I was sent an ARC by One World Publications in exchange for an honest review.
I really enjoyed reading this book, reading about Muslim women, some which I already knew about and some who were new to me.
What this book is about:
Beginning in seventh-century Mecca and Medina, A History of Islam in 21 Women takes us around the globe, through eleventh-century Yemen and Khorasan, and into sixteenth-century Spain, Istanbul and India. From there to nineteenth-century Persia and the African savannah, to twentieth-century Russia, Turkey, Egypt and Iraq, before reaching present day London.
From the first believer, Khadija, and the other women who witnessed the formative years of Islam, to award-winning mathematician Maryam Mirzakhani in the twenty-first century, Hossein Kamaly celebrates the lives and ground breaking achievements of these extraordinary women in the history of Islam.

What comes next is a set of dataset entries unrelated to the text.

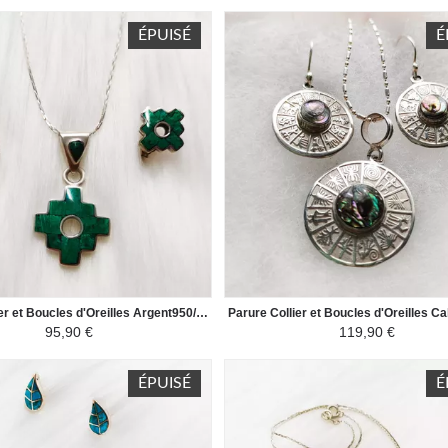
ÉPUISÉ
É
Parure Collier et Boucles d'Oreilles Argent950/1000 Pierres Semi Précieuses Naturelles - Croix de la Chacana - Vert Turquoise
95,90 €
119,90 €
ÉPUISÉ
É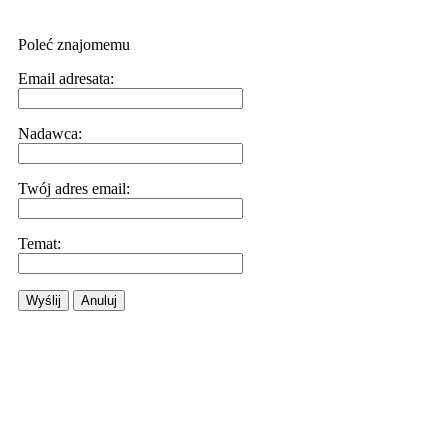
Poleć znajomemu
Email adresata:
Nadawca:
Twój adres email:
Temat:
Wyślij
Anuluj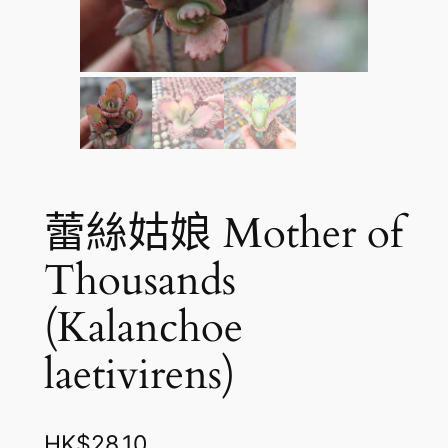
蕾絲姑娘 Mother of
Thousands
(Kalanchoe
laetivirens)
HK$
28.10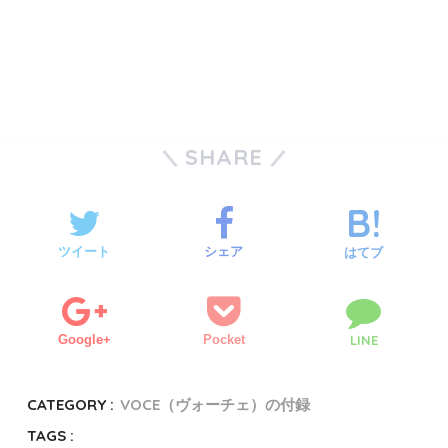
SHARE
ツイート
シェア
はてブ
Google+
Pocket
LINE
CATEGORY :
VOCE（ヴォーチェ）の付録
TAGS :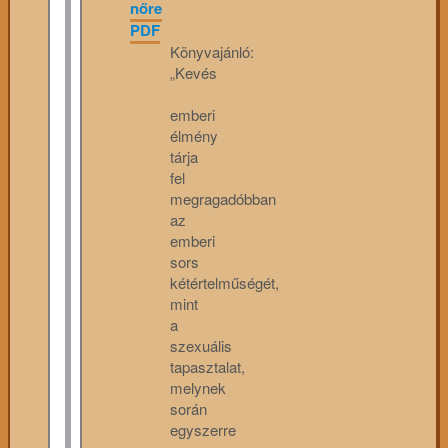
nőre
PDF
Könyvajánló:
„Kevés
emberi
élmény
tárja
fel
megragadóbban
az
emberi
sors
kétértelműségét,
mint
a
szexuális
tapasztalat,
melynek
során
egyszerre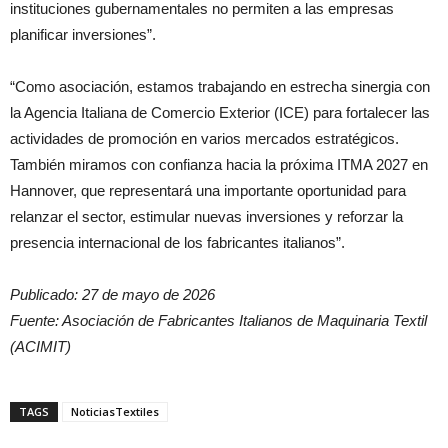
instituciones gubernamentales no permiten a las empresas
planificar inversiones”.
“Como asociación, estamos trabajando en estrecha sinergia con
la Agencia Italiana de Comercio Exterior (ICE) para fortalecer las
actividades de promoción en varios mercados estratégicos.
También miramos con confianza hacia la próxima ITMA 2027 en
Hannover, que representará una importante oportunidad para
relanzar el sector, estimular nuevas inversiones y reforzar la
presencia internacional de los fabricantes italianos”.
Publicado: 27 de mayo de 2026
Fuente: Asociación de Fabricantes Italianos de Maquinaria Textil
(ACIMIT)
TAGS
NoticiasTextiles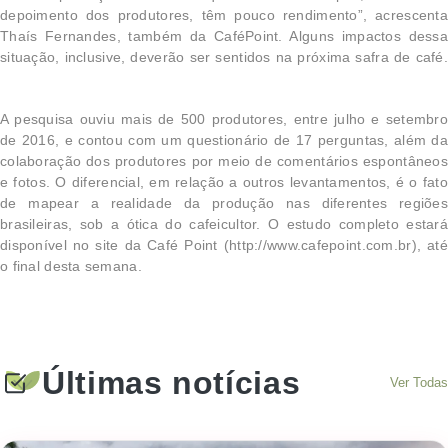
depoimento dos produtores, têm pouco rendimento”, acrescenta
Thaís Fernandes, também da CaféPoint. Alguns impactos dessa
situação, inclusive, deverão ser sentidos na próxima safra de café.
A pesquisa ouviu mais de 500 produtores, entre julho e setembro
de 2016, e contou com um questionário de 17 perguntas, além da
colaboração dos produtores por meio de comentários espontâneos
e fotos. O diferencial, em relação a outros levantamentos, é o fato
de mapear a realidade da produção nas diferentes regiões
brasileiras, sob a ótica do cafeicultor. O estudo completo estará
disponível no site da Café Point (http://www.cafepoint.com.br), até
o final desta semana.
Últimas notícias
Ver Todas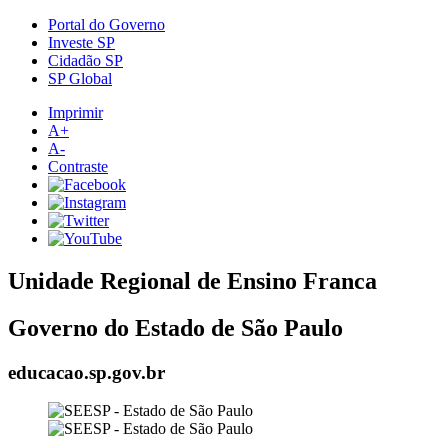
Portal do Governo
Investe SP
Cidadão SP
SP Global
Imprimir
A+
A-
Contraste
Unidade Regional de Ensino Franca
Governo do Estado de São Paulo
educacao.sp.gov.br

When this book was announced I literally squealed with joy! Finally a book that includes Muslim women! Whenever I see a book published about amazing women, I have always found that consistently Muslim women are excluded or at most only one Muslim women is in there (always Malala) and I always felt upset because surely in 1400 years they must have found more than one woman worthy of being put into these books?
It actually put me off reading them eventually as even in books to empower women, women who looked like me were still excluded. The only time I found Muslim women being spoken about were in classical Islamic texts but I wanted something that was accessible to all and then this gem of a book was published.
While this book isn’t perfect, it is certainly a great book for anyone wanting to learn about Muslim women and how much they have achieved and in so many fields. From being literal queens and leaders of their communities to mathematicians and so much more. This book shows how accomplished women were throughout Islamic history and it is just the tip of the iceberg.
These are the women I was raised learning about, Khadijah (ra) who is the first woman spoken about in this book is my role model and always has been since I was young. She was a successful businesswoman and one of the wealthiest people in her tribes. She proposed to Prophet Muhammad (pbuh) and he worked for her even after they were married. I could honestly write a whole essay about her and my love for her. And I am so glad that she is in this book and that you all get to meet her.
This book has a wide range of women, starting from when Islam first came all the way up to modern times and I can’t imagine how difficult it must have been to narrow it down to just 21. But I am so glad to have read this book because there are so many women that even I hadn’t heard of. Muslim women who lived in different places in the world but all had a huge impact on their society.
These women are shown as they were, independent, outspoken, brave, smart, and so much more. It was refreshing to see this and not the usual media narrative which perpetuates stereotypes and always shows Muslim women as weak and submissive. This book amongst others I have read this year are the beginning of us taking back the narrative of who we truly are.
I highly recommend this book to everyone, especially if you do not know much about Muslim women throughout history. It is a great starting point as it gives a great overview of their lives and achievements but it isn’t so dense that it puts you off reading.